= Grand Junction Regional Center =

Grand Junction Regional Center is a center in Grand Junction, Colorado, providing services to people with intellectual and developmental disabilities. It was previously known as the State Home for Mental Defectives. It is located on the site of the now-defunct Teller Institute, an off-reservation boarding school that attempted to forcefully assimilate Indigenous people from the Western United States.

== Teller Indian School ==
Colorado Senator Henry Teller petitioned Congress for approval for an off-reservation boarding school with the aim of assimilating the Ute tribe. The school was modeled after the Carlisle Indian School in Pennsylvania. According to Pratt, the founder of the Carlisle Indian School, assimilation was only possible with total removal from their home and culture and immersion in mainstream white society. The Grand Junction Indian School was opened in 1886. It was soon renamed the Teller Indian School after Henry Teller, and later the Teller Institute. The Teller School was the seventh federal off-reservation boarding school and the first in the mountain west.
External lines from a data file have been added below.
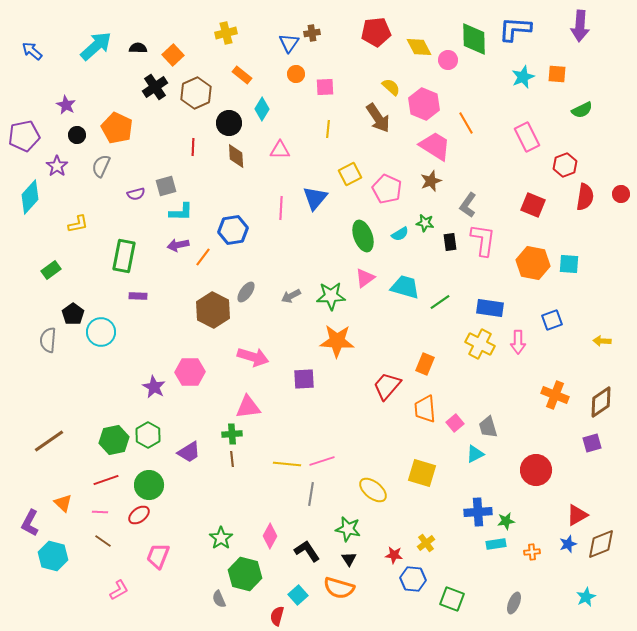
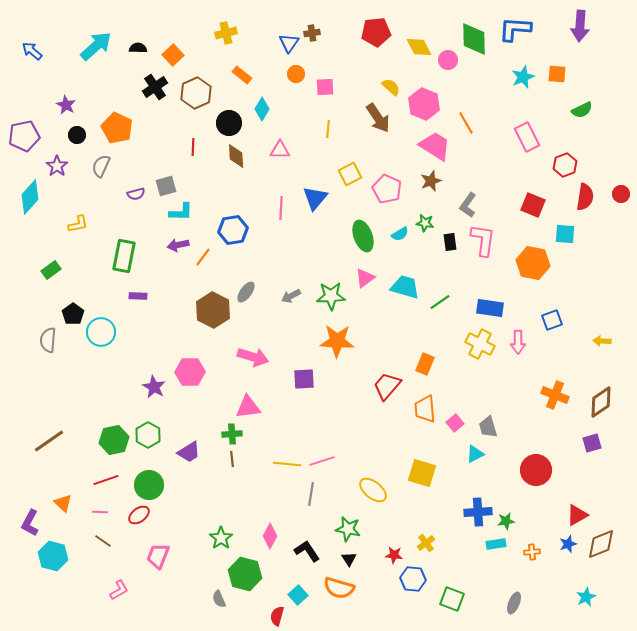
cyan square at (569, 264): moved 4 px left, 30 px up
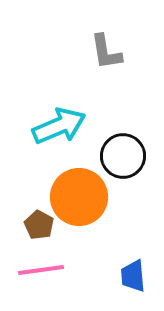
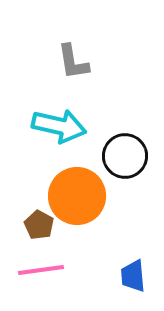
gray L-shape: moved 33 px left, 10 px down
cyan arrow: rotated 36 degrees clockwise
black circle: moved 2 px right
orange circle: moved 2 px left, 1 px up
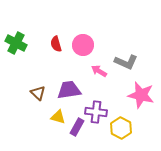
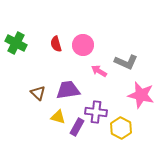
purple trapezoid: moved 1 px left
The boarding school was intended to provide an eight-grade education and industrial training. The school was intended to be self-sufficient with students forced to do manual labor. Teachers taught boys to "till the soil, shove the plane, strike the anvil, and drive the peg" and girls "do the work of the good and skillful housewife." However, the school had issues growing crops due to the poor land, as well as issues with drinking water and the sewage system.

The Ute did not want to send their children to the boarding school. The Whiteriver and Uncompahgre Ute had been forcibly expelled from their lands in Colorado and sent to the Uintah and Ouray Reservation in Utah. In 1887, the Colorado state government claimed the Utes had violated state game laws and invaded a Ute encampment in southwest Colorado, capturing one Ute boy and killing another Ute boy. When the Utes fled to Utah, the Governor of Colorado called on the militia to apprehend them. Indian Agent T. A. Byrnes claimed the Indian parents from the Ouray agency were not prepared to send their children to the Grand Junction School at Colorado, for they were told that any "Ute Indians crossing the Colorado line would be shot on sight."